- Data for analysis
=== Begin Enclosure ===

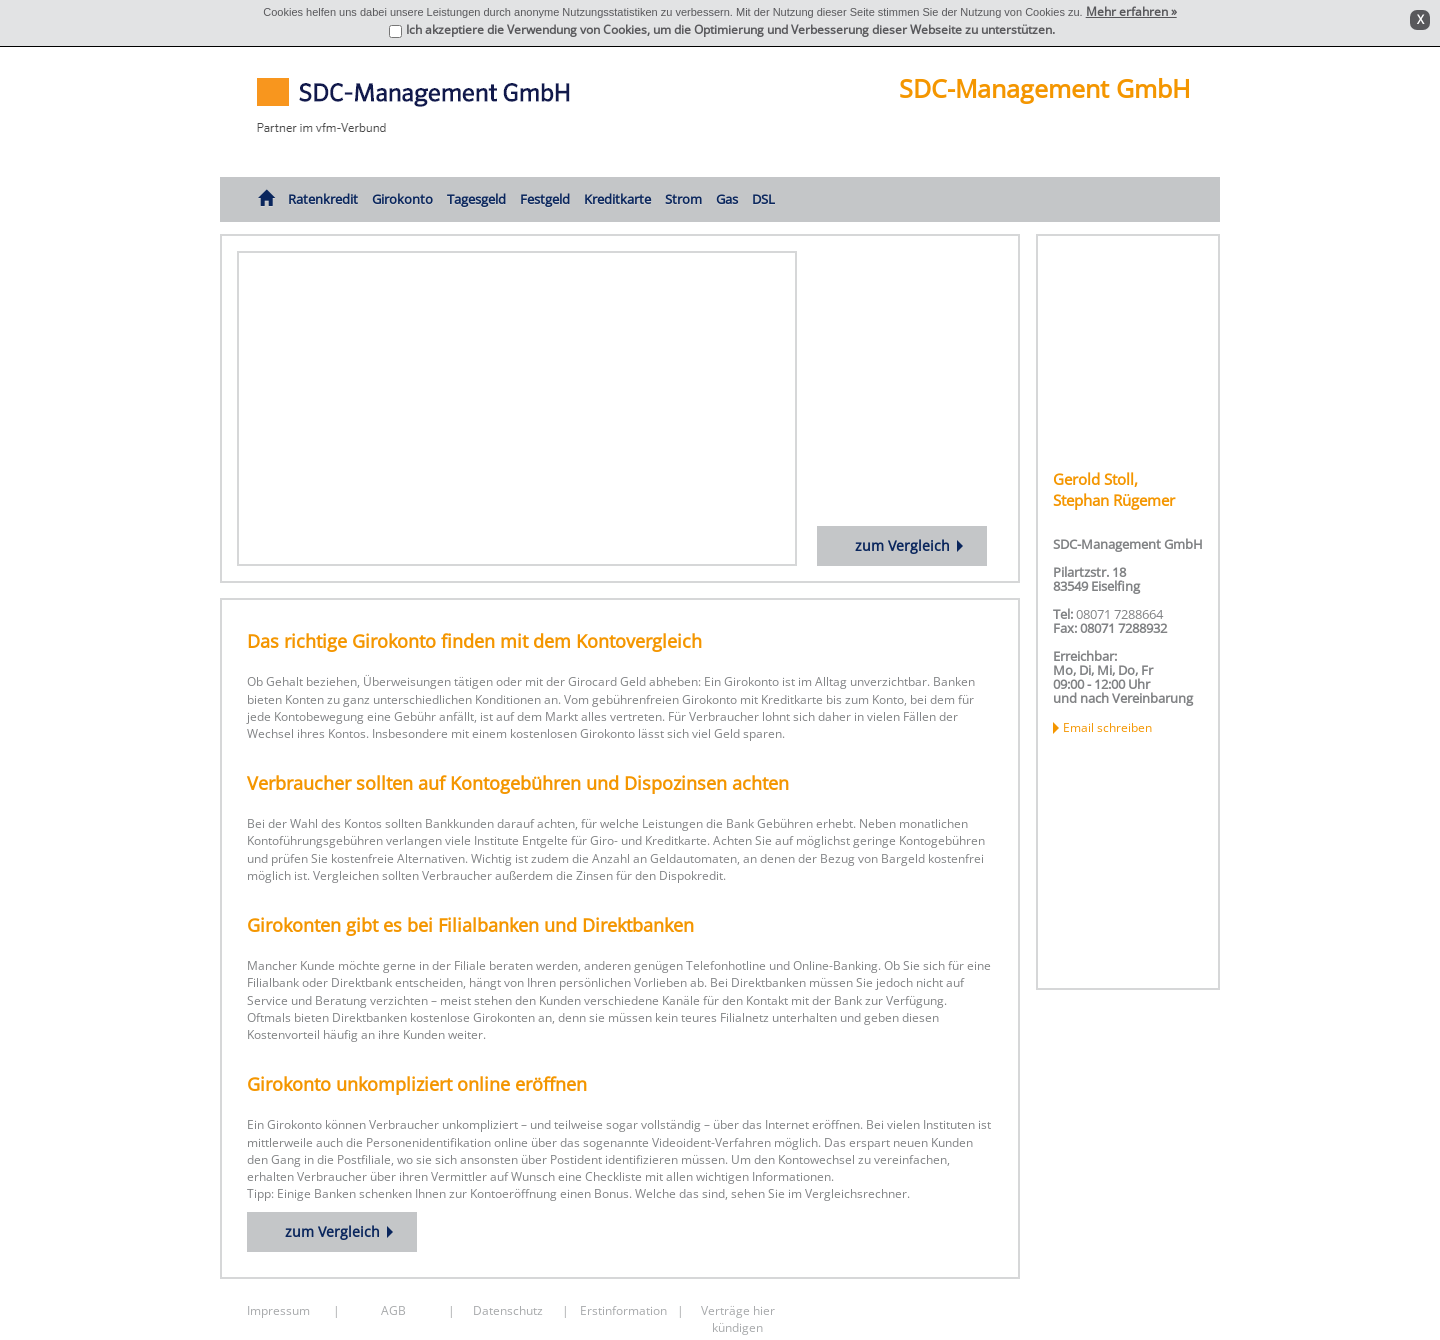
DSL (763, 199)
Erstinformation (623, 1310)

=== End Enclosure ===
=== Begin Enclosure ===

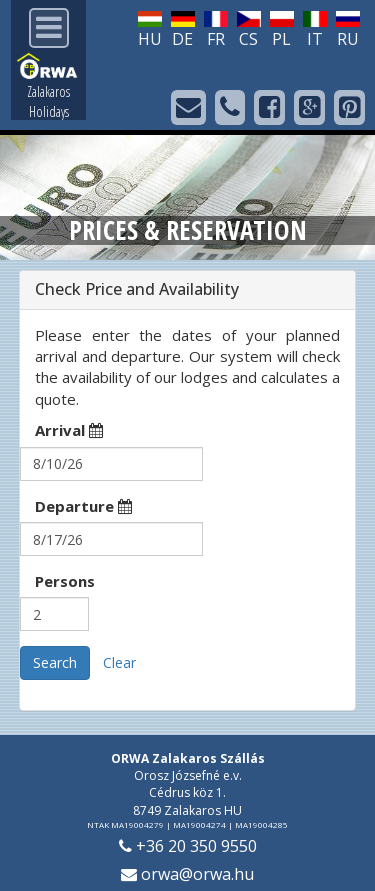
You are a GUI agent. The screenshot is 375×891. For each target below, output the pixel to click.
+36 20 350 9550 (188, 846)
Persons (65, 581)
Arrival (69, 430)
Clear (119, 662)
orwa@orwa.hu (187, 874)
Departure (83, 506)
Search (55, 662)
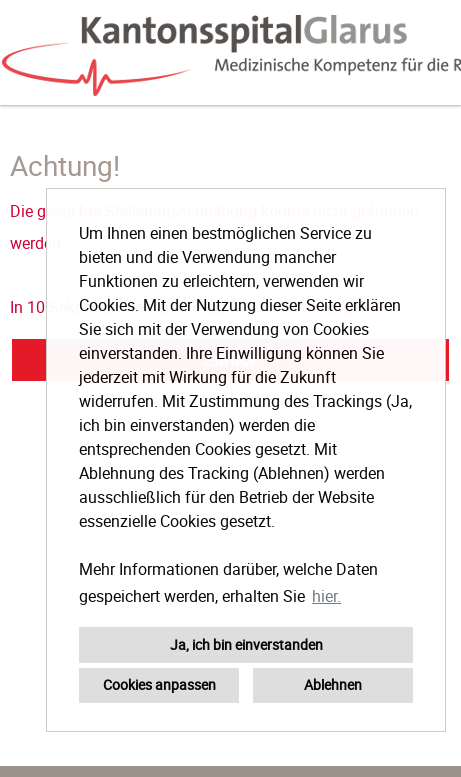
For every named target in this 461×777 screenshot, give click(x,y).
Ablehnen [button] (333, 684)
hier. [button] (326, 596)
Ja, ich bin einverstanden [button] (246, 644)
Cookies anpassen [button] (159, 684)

=== End Enclosure ===

- What is required
Starting with the line that contains "orwa@orwa.hu (187, 874)" and finishing with the line that contains "Cookies anpassen [button] (159, 684)", reproduce every line of the material above exactly, but not the pictures.

- Expected answer
orwa@orwa.hu (187, 874)
Departure (83, 506)
Search (55, 662)
For every named target in this 461×777 screenshot, give click(x,y).
Ablehnen [button] (333, 684)
hier. [button] (326, 596)
Ja, ich bin einverstanden [button] (246, 644)
Cookies anpassen [button] (159, 684)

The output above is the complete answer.